LISTED RECORDS:
####################

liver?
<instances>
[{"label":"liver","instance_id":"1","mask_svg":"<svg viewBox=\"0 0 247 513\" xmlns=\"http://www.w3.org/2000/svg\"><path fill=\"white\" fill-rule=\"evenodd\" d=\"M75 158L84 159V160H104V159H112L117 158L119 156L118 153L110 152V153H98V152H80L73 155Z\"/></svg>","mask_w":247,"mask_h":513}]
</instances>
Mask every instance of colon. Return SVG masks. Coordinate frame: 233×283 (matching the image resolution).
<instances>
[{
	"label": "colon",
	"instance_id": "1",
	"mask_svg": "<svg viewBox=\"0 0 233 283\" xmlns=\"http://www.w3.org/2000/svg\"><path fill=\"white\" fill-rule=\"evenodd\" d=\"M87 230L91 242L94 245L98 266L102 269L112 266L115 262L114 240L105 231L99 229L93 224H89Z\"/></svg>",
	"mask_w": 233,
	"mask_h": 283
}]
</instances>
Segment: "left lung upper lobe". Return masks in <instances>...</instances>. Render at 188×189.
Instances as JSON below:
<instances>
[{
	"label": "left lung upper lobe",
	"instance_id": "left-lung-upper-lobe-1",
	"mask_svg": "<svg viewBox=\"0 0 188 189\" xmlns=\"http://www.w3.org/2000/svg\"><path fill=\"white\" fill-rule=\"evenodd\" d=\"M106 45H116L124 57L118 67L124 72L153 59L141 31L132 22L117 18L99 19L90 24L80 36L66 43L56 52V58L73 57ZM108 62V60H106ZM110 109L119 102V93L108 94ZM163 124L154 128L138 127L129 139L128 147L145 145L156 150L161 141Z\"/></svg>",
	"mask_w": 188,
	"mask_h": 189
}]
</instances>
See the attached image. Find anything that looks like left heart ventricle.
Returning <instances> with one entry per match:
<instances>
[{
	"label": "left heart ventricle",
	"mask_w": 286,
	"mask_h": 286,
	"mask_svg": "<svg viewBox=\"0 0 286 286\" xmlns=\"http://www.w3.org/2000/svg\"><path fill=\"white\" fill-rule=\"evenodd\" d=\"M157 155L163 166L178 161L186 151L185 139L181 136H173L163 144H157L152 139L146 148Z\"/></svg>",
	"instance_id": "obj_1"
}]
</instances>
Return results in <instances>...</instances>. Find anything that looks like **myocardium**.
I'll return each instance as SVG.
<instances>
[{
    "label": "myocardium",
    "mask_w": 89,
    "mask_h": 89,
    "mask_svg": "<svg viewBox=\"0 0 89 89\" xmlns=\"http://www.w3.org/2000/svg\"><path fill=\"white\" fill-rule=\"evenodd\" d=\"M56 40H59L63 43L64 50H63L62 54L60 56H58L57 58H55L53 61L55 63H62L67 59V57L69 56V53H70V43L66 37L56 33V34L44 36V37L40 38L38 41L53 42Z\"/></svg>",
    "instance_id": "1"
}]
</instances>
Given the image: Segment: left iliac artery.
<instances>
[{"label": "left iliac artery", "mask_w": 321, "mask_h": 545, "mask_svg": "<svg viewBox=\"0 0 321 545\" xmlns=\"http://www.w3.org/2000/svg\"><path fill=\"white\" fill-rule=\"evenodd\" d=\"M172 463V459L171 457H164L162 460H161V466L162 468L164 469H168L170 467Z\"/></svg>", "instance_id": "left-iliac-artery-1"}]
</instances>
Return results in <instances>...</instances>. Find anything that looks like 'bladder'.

####################

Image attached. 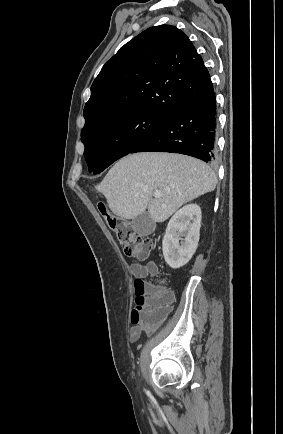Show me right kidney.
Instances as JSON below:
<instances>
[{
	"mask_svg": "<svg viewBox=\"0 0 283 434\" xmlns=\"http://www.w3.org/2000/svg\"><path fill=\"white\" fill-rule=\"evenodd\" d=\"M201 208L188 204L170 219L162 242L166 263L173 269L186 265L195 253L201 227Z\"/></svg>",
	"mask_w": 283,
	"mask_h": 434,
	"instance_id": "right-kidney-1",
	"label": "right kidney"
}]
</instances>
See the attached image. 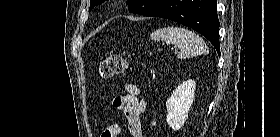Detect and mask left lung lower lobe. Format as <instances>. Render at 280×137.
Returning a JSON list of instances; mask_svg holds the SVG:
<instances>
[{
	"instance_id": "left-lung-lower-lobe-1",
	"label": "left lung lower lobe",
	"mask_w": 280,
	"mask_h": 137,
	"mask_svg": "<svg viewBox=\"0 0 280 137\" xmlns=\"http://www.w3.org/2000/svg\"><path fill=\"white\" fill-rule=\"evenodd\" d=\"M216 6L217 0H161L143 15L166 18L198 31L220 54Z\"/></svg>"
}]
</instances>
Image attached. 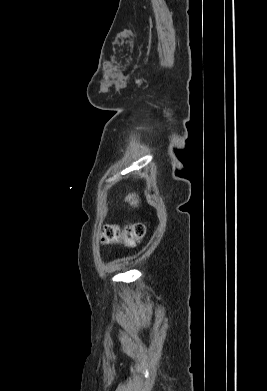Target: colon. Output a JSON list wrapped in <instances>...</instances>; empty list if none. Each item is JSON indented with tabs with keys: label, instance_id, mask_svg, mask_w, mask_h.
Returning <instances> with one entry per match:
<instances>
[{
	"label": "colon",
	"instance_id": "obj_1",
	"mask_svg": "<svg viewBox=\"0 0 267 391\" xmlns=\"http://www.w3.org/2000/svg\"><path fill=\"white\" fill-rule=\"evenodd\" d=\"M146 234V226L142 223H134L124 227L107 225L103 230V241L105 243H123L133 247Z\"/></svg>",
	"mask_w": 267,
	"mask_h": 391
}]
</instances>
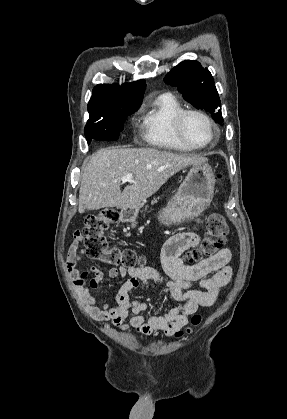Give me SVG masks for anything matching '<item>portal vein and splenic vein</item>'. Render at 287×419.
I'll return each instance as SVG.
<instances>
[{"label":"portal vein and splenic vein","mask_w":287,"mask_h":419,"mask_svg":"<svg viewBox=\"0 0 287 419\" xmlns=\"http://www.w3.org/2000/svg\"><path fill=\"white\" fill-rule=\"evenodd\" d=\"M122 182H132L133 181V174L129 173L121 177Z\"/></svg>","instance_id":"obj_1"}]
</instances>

####################

TASK PROMPT: Using the listing above, return word for word each line from the one that has "Given the image: Segment: left iliac artery." through the one that has "looks like 'bladder'.", and no line outside that range.

TASK RESPONSE:
Given the image: Segment: left iliac artery.
<instances>
[{"label": "left iliac artery", "mask_w": 321, "mask_h": 545, "mask_svg": "<svg viewBox=\"0 0 321 545\" xmlns=\"http://www.w3.org/2000/svg\"><path fill=\"white\" fill-rule=\"evenodd\" d=\"M172 463V459L171 457H164L162 460H161V466L162 468L164 469H168L170 467Z\"/></svg>", "instance_id": "left-iliac-artery-1"}]
</instances>
Return results in <instances>...</instances>. Find anything that looks like 'bladder'.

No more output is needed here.